*What you have to do*.
Your task is to find every line in the records that holds the string "الأسعار" and copy it.
*** Provided material Section Begins ***
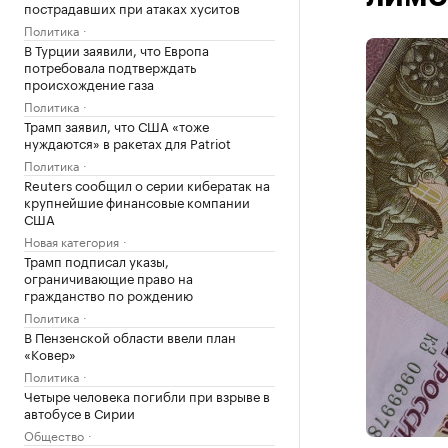
пострадавших при атаках хуситов
Политика
В Турции заявили, что Европа
потребовала подтверждать
происхождение газа
Политика
Трамп заявил, что США «тоже
нуждаются» в ракетах для Patriot
Политика
Reuters сообщил о серии кибератак на
крупнейшие финансовые компании
США
Новая категория
Трамп подписал указы,
ограничивающие право на
гражданство по рождению
Политика
В Пензенской области ввели план
«Ковер»
Политика
Четыре человека погибли при взрыве в
автобусе в Сирии
Общество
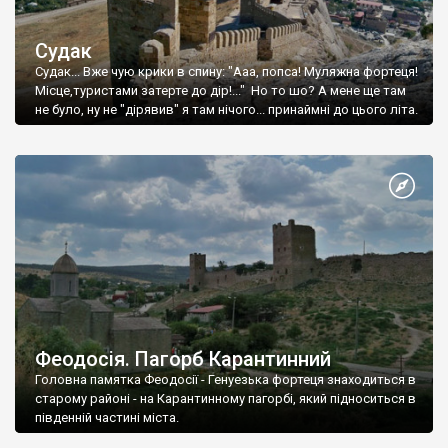
Судак
Судак... Вже чую крики в спину: "Ааа, попса! Муляжна фортеця!
Місце,туристами затерте до дір!..." Но то шо? А мене ще там
не було, ну не "дірявив" я там нічого... принаймні до цього літа.
Феодосія. Пагорб Карантинний
Головна памятка Феодосії - Генуезька фортеця знаходиться в
старому районі - на Карантинному пагорбі, який підноситься в
південній частині міста.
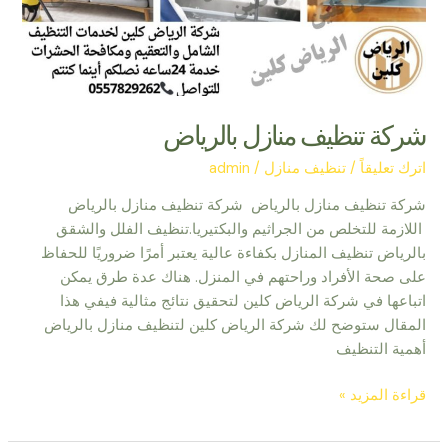
شركة تنظيف منازل بالرياض
اترك تعليقاً
/
تنظيف منازل
/
admin
شركة تنظيف منازل بالرياض شركة تنظيف منازل بالرياض
اللازمة للتخلص من الجراثيم والبكتيريا.تنظيف الفلل والشقق
بالرياض تنظيف المنازل بكفاءة عالية يعتبر أمرًا ضروريًا للحفاظ
على صحة الأفراد وراحتهم في المنزل. هناك عدة طرق يمكن
اتباعها في شركة الرياض كلين لتحقيق نتائج مثالية فيفي هذا
المقال ستوضح لك شركة الرياض كلين لتنظيف منازل بالرياض
أهمية التنظيف
قراءة المزيد »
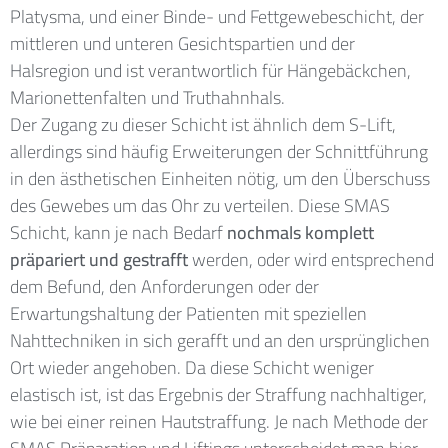
Platysma, und einer Binde- und Fettgewebeschicht, der
mittleren und unteren Gesichtspartien und der
Halsregion und ist verantwortlich für Hängebäckchen,
Marionettenfalten und Truthahnhals.
Der Zugang zu dieser Schicht ist ähnlich dem S-Lift,
allerdings sind häufig Erweiterungen der Schnittführung
in den ästhetischen Einheiten nötig, um den Überschuss
des Gewebes um das Ohr zu verteilen. Diese SMAS
Schicht, kann je nach Bedarf
nochmals komplett
präpariert und gestrafft
werden, oder wird entsprechend
dem Befund, den Anforderungen oder der
Erwartungshaltung der Patienten mit speziellen
Nahttechniken in sich gerafft und an den ursprünglichen
Ort wieder angehoben. Da diese Schicht weniger
elastisch ist, ist das Ergebnis der Straffung nachhaltiger,
wie bei einer reinen Hautstraffung. Je nach Methode der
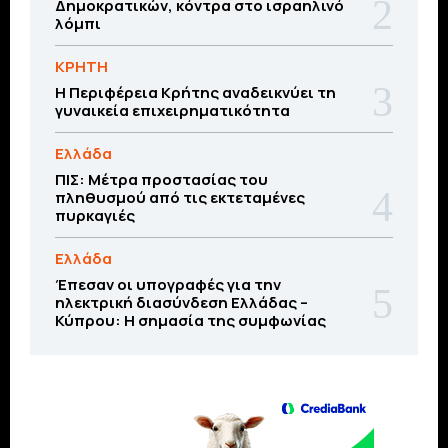
Δημοκρατικών, κόντρα στο ισραηλινό
λόμπι
ΚΡΗΤΗ
Η Περιφέρεια Κρήτης αναδεικνύει τη
γυναικεία επιχειρηματικότητα
Ελλάδα
ΠΙΣ: Μέτρα προστασίας του
πληθυσμού από τις εκτεταμένες
πυρκαγιές
Ελλάδα
Έπεσαν οι υπογραφές για την
ηλεκτρική διασύνδεση Ελλάδας –
Κύπρου: H σημασία της συμφωνίας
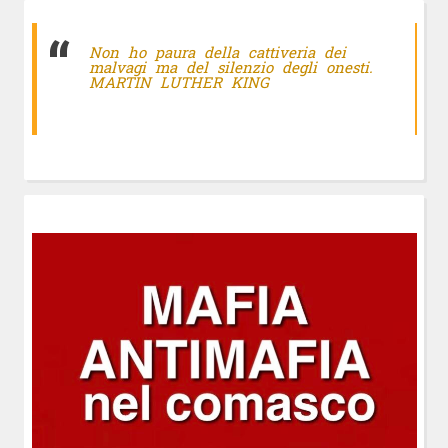
Non ho paura della cattiveria dei
malvagi ma del silenzio degli onesti.
MARTIN LUTHER KING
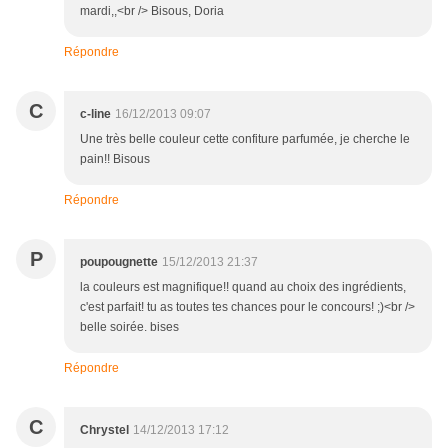
mardi,,<br /> Bisous, Doria
Répondre
C
c-line
16/12/2013 09:07
Une très belle couleur cette confiture parfumée, je cherche le
pain!! Bisous
Répondre
P
poupougnette
15/12/2013 21:37
la couleurs est magnifique!! quand au choix des ingrédients,
c'est parfait! tu as toutes tes chances pour le concours! ;)<br />
belle soirée. bises
Répondre
C
Chrystel
14/12/2013 17:12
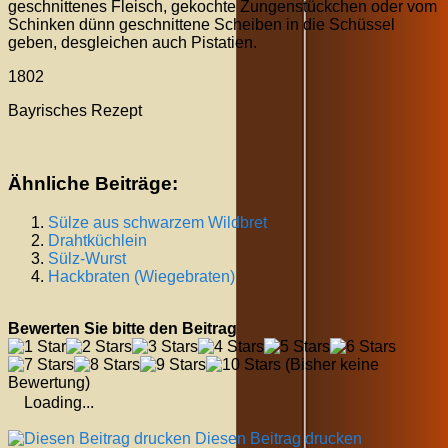
geschnittenes Fleisch, gekochte Zungenstückchen oder vom
Schinken dünn geschnittene Scheiben in die Schüssel
geben, desgleichen auch Pistatien.
1802
Bayrisches Rezept
Ähnliche Beiträge:
Sülze aus schwarzem Wildbret
Drahtküchlein
Sülz-Wurst
Hackbraten (Wiegebraten)
Bewerten Sie bitte den Beitrag
(Bisher keine
Bewertung)
Loading...
Diesen Beitrag drucken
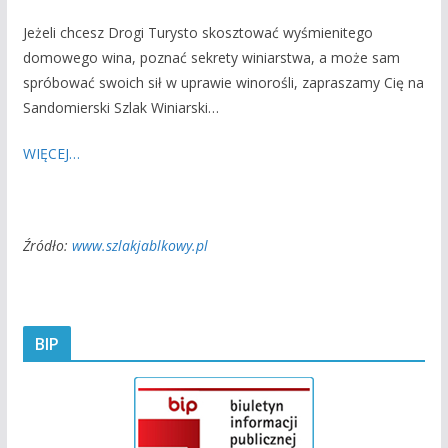
Jeżeli chcesz Drogi Turysto skosztować wyśmienitego
domowego wina, poznać sekrety winiarstwa, a może sam
spróbować swoich sił w uprawie winorośli, zapraszamy Cię na
Sandomierski Szlak Winiarski…
WIĘCEJ…
Źródło:
www.szlakjablkowy.pl
BIP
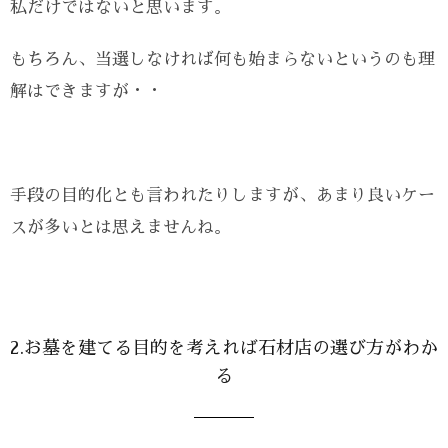
私だけではないと思います。
もちろん、当選しなければ何も始まらないというのも理
解はできますが・・
手段の目的化とも言われたりしますが、あまり良いケー
スが多いとは思えませんね。
2.お墓を建てる目的を考えれば石材店の選び方がわか
る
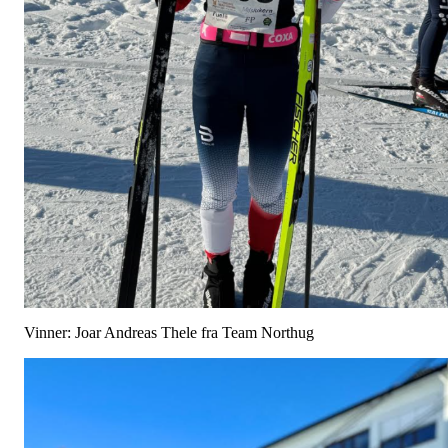
Vinner: Joar Andreas Thele fra Team Northug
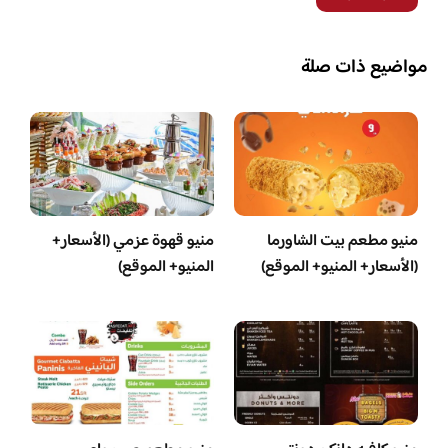
مواضيع ذات صلة
منيو مطعم بيت الشاورما
منيو قهوة عزمي (الأسعار+
(الأسعار+ المنيو+ الموقع)
المنيو+ الموقع)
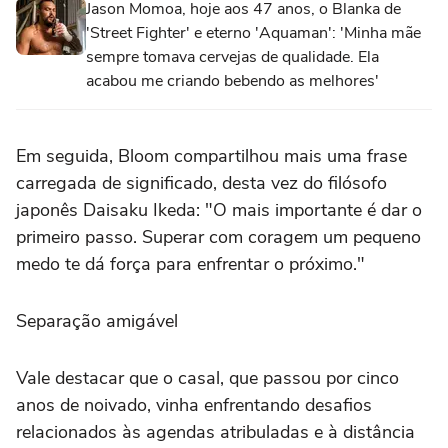
Jason Momoa, hoje aos 47 anos, o Blanka de
'Street Fighter' e eterno 'Aquaman': 'Minha mãe
sempre tomava cervejas de qualidade. Ela
acabou me criando bebendo as melhores'
Em seguida, Bloom compartilhou mais uma frase
carregada de significado, desta vez do filósofo
japonês Daisaku Ikeda: "O mais importante é dar o
primeiro passo. Superar com coragem um pequeno
medo te dá força para enfrentar o próximo."
Separação amigável
Vale destacar que o casal, que passou por cinco
anos de noivado, vinha enfrentando desafios
relacionados às agendas atribuladas e à distância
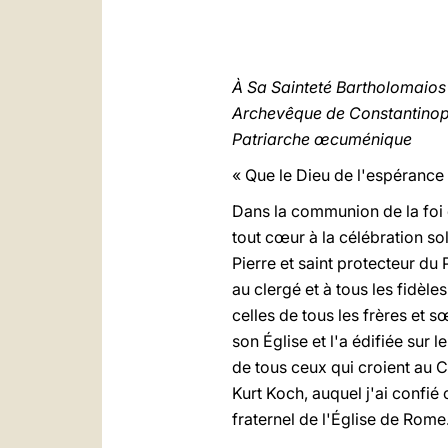
À Sa Sainteté Bartholomaios
Archevêque de Constantinop
Patriarche œcuménique
« Que le Dieu de l'espérance 
Dans la communion de la foi q
tout cœur à la célébration sol
Pierre et saint protecteur d
au clergé et à tous les fidèl
celles de tous les frères et 
son Église et l'a édifiée sur 
de tous ceux qui croient au C
Kurt Koch, auquel j'ai confié
fraternel de l'Église de Rome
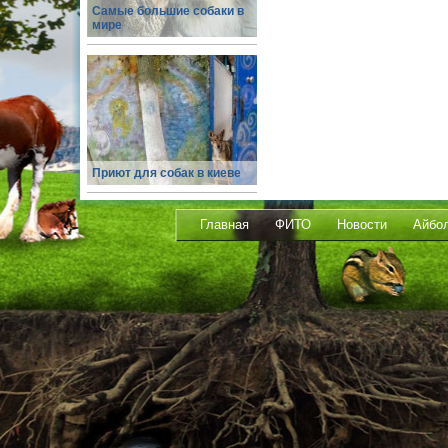
Самые большие собаки в
мире
Приют для собак в киеве
Главная
ФИТО
Новости
Айбо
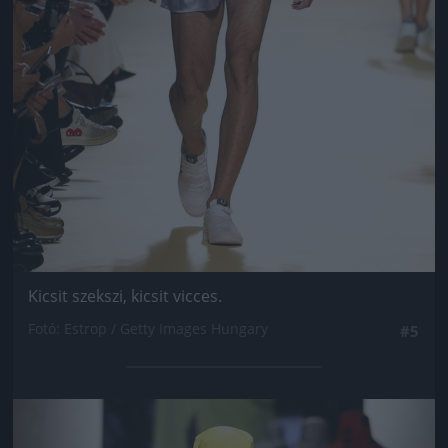
Kicsit szekszi, kicsit vicces.
Fotó: Estrop / Getty Images Hungary
#5
Jön még kép!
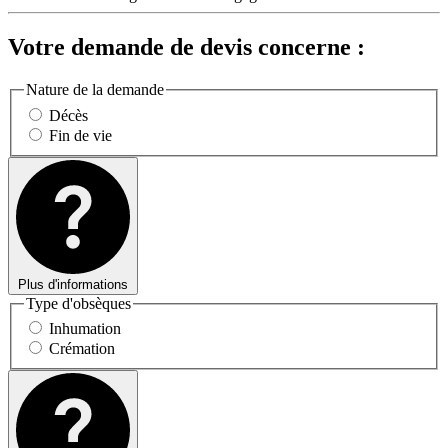
Votre demande de devis concerne :
Nature de la demande
Décès
Fin de vie
Plus d'informations
Type d'obsèques
Inhumation
Crémation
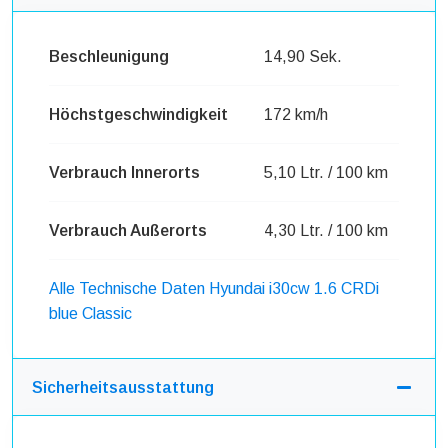
Beschleunigung
14,90 Sek.
Höchstgeschwindigkeit
172 km/h
Verbrauch Innerorts
5,10 Ltr. / 100 km
Verbrauch Außerorts
4,30 Ltr. / 100 km
Alle Technische Daten Hyundai i30cw 1.6 CRDi
blue Classic
Sicherheitsausstattung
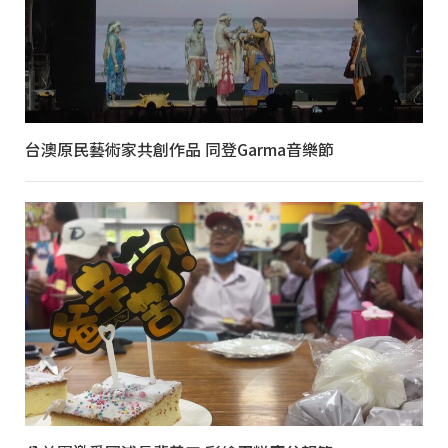
台澳原民藝術家共創作品 同登Garma音樂節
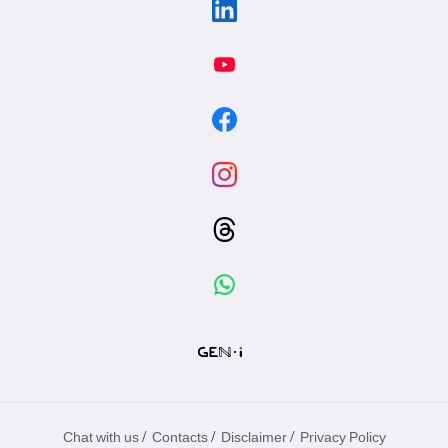
/
/
/
Chat with us
Contacts
Disclaimer
Privacy Policy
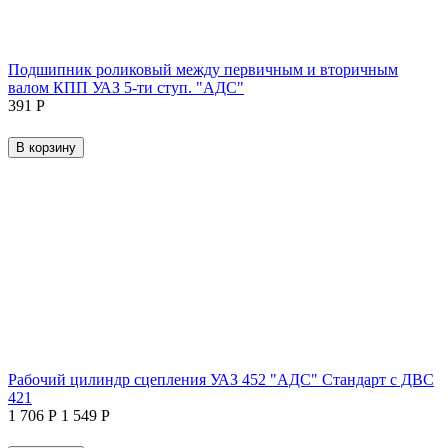
Подшипник роликовый между первичным и вторичным
валом КПП УАЗ 5-ти ступ. "АДС"
‍391‍
Р
В корзину
Рабочий цилиндр сцепления УАЗ 452 "АДС" Стандарт с ДВС
421
1 706
Р
1 549
Р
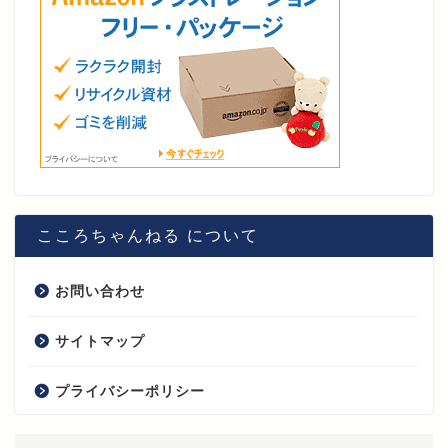
こころちゃんねる について
お問い合わせ
サイトマップ
プライバシーポリシー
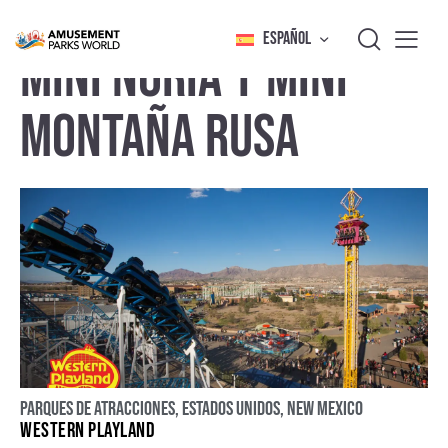
ESPAÑOL
MINI NORIA Y MINI
MONTAÑA RUSA
Parques de atracciones
,
Estados Unidos
,
New Mexico
WESTERN PLAYLAND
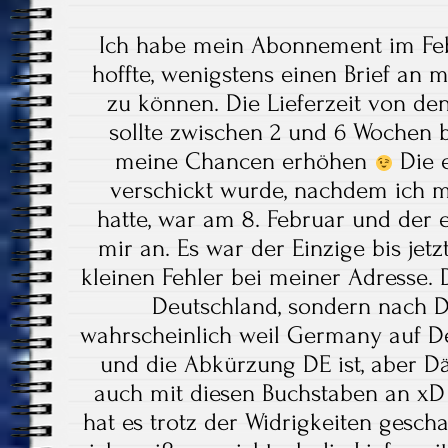
Ich habe mein Abonnement im Feb
hoffte, wenigstens einen Brief an
zu können. Die Lieferzeit von d
sollte zwischen 2 und 6 Wochen b
meine Chancen erhöhen
Die e
verschickt wurde, nachdem ich 
hatte, war am 8. Februar und der 
mir an. Es war der Einzige bis jetz
kleinen Fehler bei meiner Adresse. 
Deutschland, sondern nach D
wahrscheinlich weil Germany auf De
und die Abkürzung DE ist, aber 
auch mit diesen Buchstaben an xD 
hat es trotz der Widrigkeiten geschaf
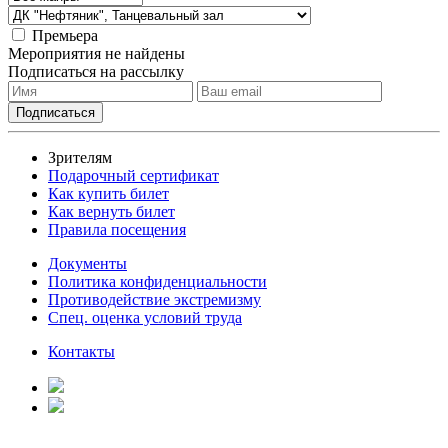
Премьера
Мероприятия не найдены
Подписаться на рассылку
Зрителям
Подарочный сертификат
Как купить билет
Как вернуть билет
Правила посещения
Документы
Политика конфиденциальности
Противодействие экстремизму
Спец. оценка условий труда
Контакты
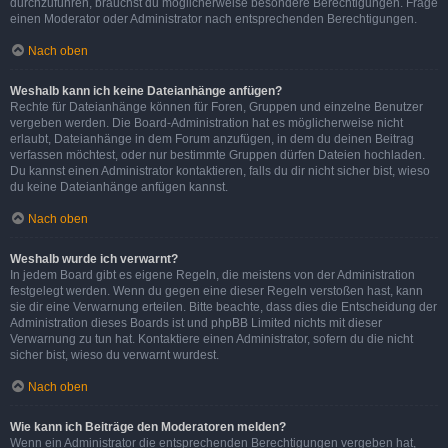
durchzuführen, brauchst du möglicherweise besondere Berechtigungen. Frage
einen Moderator oder Administrator nach entsprechenden Berechtigungen.
Nach oben
Weshalb kann ich keine Dateianhänge anfügen?
Rechte für Dateianhänge können für Foren, Gruppen und einzelne Benutzer
vergeben werden. Die Board-Administration hat es möglicherweise nicht
erlaubt, Dateianhänge in dem Forum anzufügen, in dem du deinen Beitrag
verfassen möchtest, oder nur bestimmte Gruppen dürfen Dateien hochladen.
Du kannst einen Administrator kontaktieren, falls du dir nicht sicher bist, wieso
du keine Dateianhänge anfügen kannst.
Nach oben
Weshalb wurde ich verwarnt?
In jedem Board gibt es eigene Regeln, die meistens von der Administration
festgelegt werden. Wenn du gegen eine dieser Regeln verstoßen hast, kann
sie dir eine Verwarnung erteilen. Bitte beachte, dass dies die Entscheidung der
Administration dieses Boards ist und phpBB Limited nichts mit dieser
Verwarnung zu tun hat. Kontaktiere einen Administrator, sofern du die nicht
sicher bist, wieso du verwarnt wurdest.
Nach oben
Wie kann ich Beiträge den Moderatoren melden?
Wenn ein Administrator die entsprechenden Berechtigungen vergeben hat,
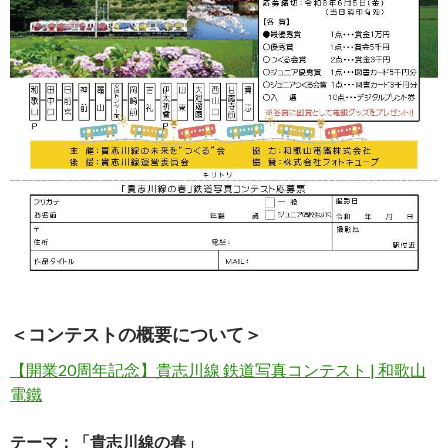
＜コンテストの概要について＞
【開業20周年記念】貴志川線 鉄道写真コンテスト | 和歌山
電鐵
テーマ：「貴志川線の春」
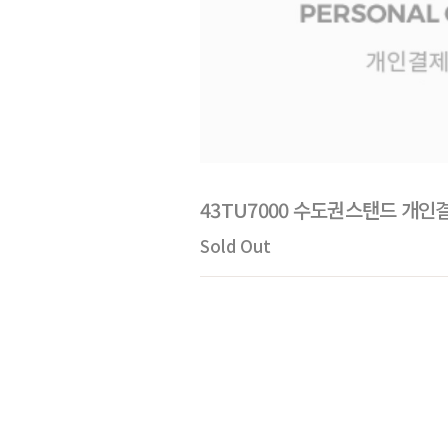
43TU7000 수도권스탠드 개인
Sold Out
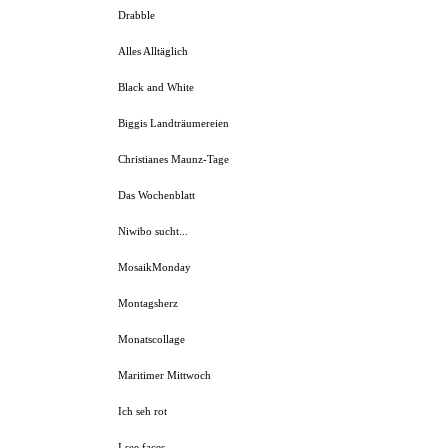
Drabble
Alles Alltäglich
Black and White
Biggis Landträumereien
Christianes Maunz-Tage
Das Wochenblatt
Niwibo sucht...
MosaikMonday
Montagsherz
Monatscollage
Maritimer Mittwoch
Ich seh rot
I see faces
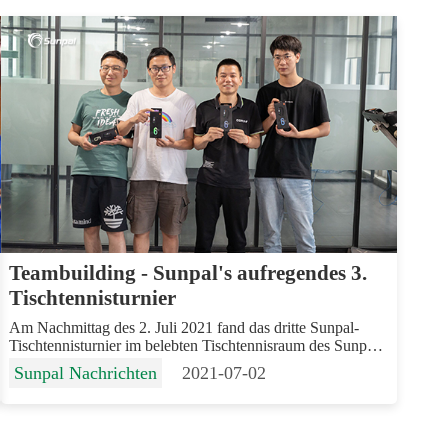
Teambuilding - Sunpal's aufregendes 3.
Tischtennisturnier
Am Nachmittag des 2. Juli 2021 fand das dritte Sunpal-
Tischtennisturnier im belebten Tischtennisraum des Sunpal-
Hauptsitzes in Hefei statt. Diese mit Spannung erwartete
Sunpal Nachrichten
2021-07-02
Veranstaltung wurde von unserem engagierten Logistikteam
mit...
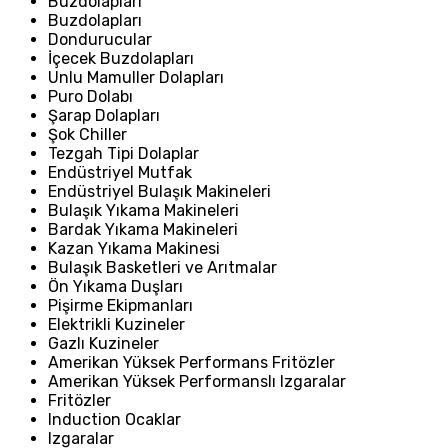
Buzdolapları
Buzdolapları
Dondurucular
İçecek Buzdolapları
Unlu Mamuller Dolapları
Puro Dolabı
Şarap Dolapları
Şok Chiller
Tezgah Tipi Dolaplar
Endüstriyel Mutfak
Endüstriyel Bulaşık Makineleri
Bulaşık Yıkama Makineleri
Bardak Yıkama Makineleri
Kazan Yıkama Makinesi
Bulaşık Basketleri ve Arıtmalar
Ön Yıkama Duşları
Pişirme Ekipmanları
Elektrikli Kuzineler
Gazlı Kuzineler
Amerikan Yüksek Performans Fritözler
Amerikan Yüksek Performanslı Izgaralar
Fritözler
Induction Ocaklar
Izgaralar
*** Provided material Section Ends ***
*Written answer*.
منيو قهوة عزمي (الأسعار+
(الأسعار+ المنيو+ الموقع)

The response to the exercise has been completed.